Tim leant forward and confided to Dino, “You know those peope in Haiti that are buried alive, the living dead sort of thing, but real, like zombies? That’s what Ellis looks like when he’s thinking. Don’t be scared. He looks the same in lessons, too.”

They watched Ellis as his thoughts led him further from them. He was now considering his future. Basically, he wanted to farm but he didn’t want to be like a farmer. He wanted to be a sexy farmer, and a part-time explorer. The Indiana Jones of dairy. Or Ian Botham, he’d like to be Ian Botham. The way Ellis saw it, Ian Botham was naturally talented, therefore put no real hard work into being him, had great personal skills and a tremendous social life, could hold his drink, was massively respected and knew where to buy joints, or however it is you get hold of that stuff, and was married so got regular sex. So, yes, he’d like to be Ian Botham but without the cricket. A Botham-farmer. But, wait a minute, someone else was Ian Botham already: Ian Botham.
Becoming Ian Botham
was no more realistic a career plan than
being a boy
. This was hard.

He looked up. The others were staring at him.
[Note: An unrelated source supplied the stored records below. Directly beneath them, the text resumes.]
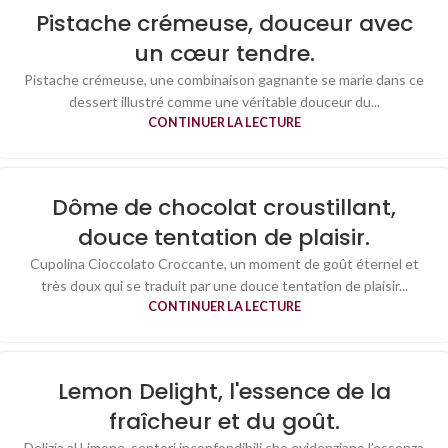
Pistache crémeuse, douceur avec
un cœur tendre.
Pistache crémeuse, une combinaison gagnante se marie dans ce
dessert illustré comme une véritable douceur du...
CONTINUER LA LECTURE
Dôme de chocolat croustillant,
douce tentation de plaisir.
Cupolina Cioccolato Croccante, un moment de goût éternel et
très doux qui se traduit par une douce tentation de plaisir...
CONTINUER LA LECTURE
Lemon Delight, l'essence de la
fraîcheur et du goût.
Delizia al Limone, sentori inconfondibili che evidenziano l’essenza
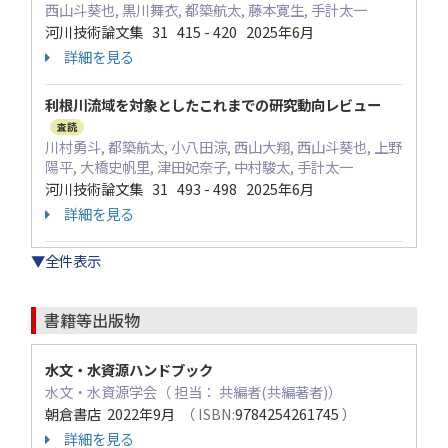
西山斗葵也, 黒川舞衣, 都築航太, 藤本寛生, 手計太一
河川技術論文集 31 415 - 420 2025年6月
詳細を見る
利根川流域を対象としたこれまでの研究動向レビュー
査読
川村勇斗, 都築航太, 小八田涼, 西山大翔, 西山斗葵也, 上野
陽平, 大橋史帆里, 津田妃奈子, 中村駿太, 手計太一
河川技術論文集 31 493 - 498 2025年6月
詳細を見る
▼全件表示
書籍等出版物
水文・水資源ハンドブック
水文・水資源学会（ 担当： 共編者(共編著者)）
朝倉書店 2022年9月
（ ISBN:
9784254261745
）
詳細を見る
“Hello …” he said quietly. Then he burst back into life. “Hey! Wait! That means you’re a Malteser!”

Chrissie slumped. “Please tell me it hasn’t taken you this long to come up with that? Jesus wept!”

Dino smiled, uneasily, and glanced at his watch. He and Chrissie didn’t stay long. They looked in on Mafi and then, whilst Dino gave Tim a tour of his Golf Cabriolet, Chrissie slapped her arms round Ellis and forced a kiss on to his lips. He feigned disgust. In truth, he liked her doing this, although he did sometimes wonder if the cause of his conversational inertia with girls might possibly be the fact that his sister remained the second most fanciable girl he’d ever known, behind Chloe Purcell.

She led him away. “I know Dino’s not your sort of bloke, but don’t be horrible. He’s a nice guy.”

Ellis put his arm round her, too. “You’re not gonna go and marry him, though, are you?”

“No way!” She stopped and faced him. “I’m knobbing him, as you’d put it. That’s all.”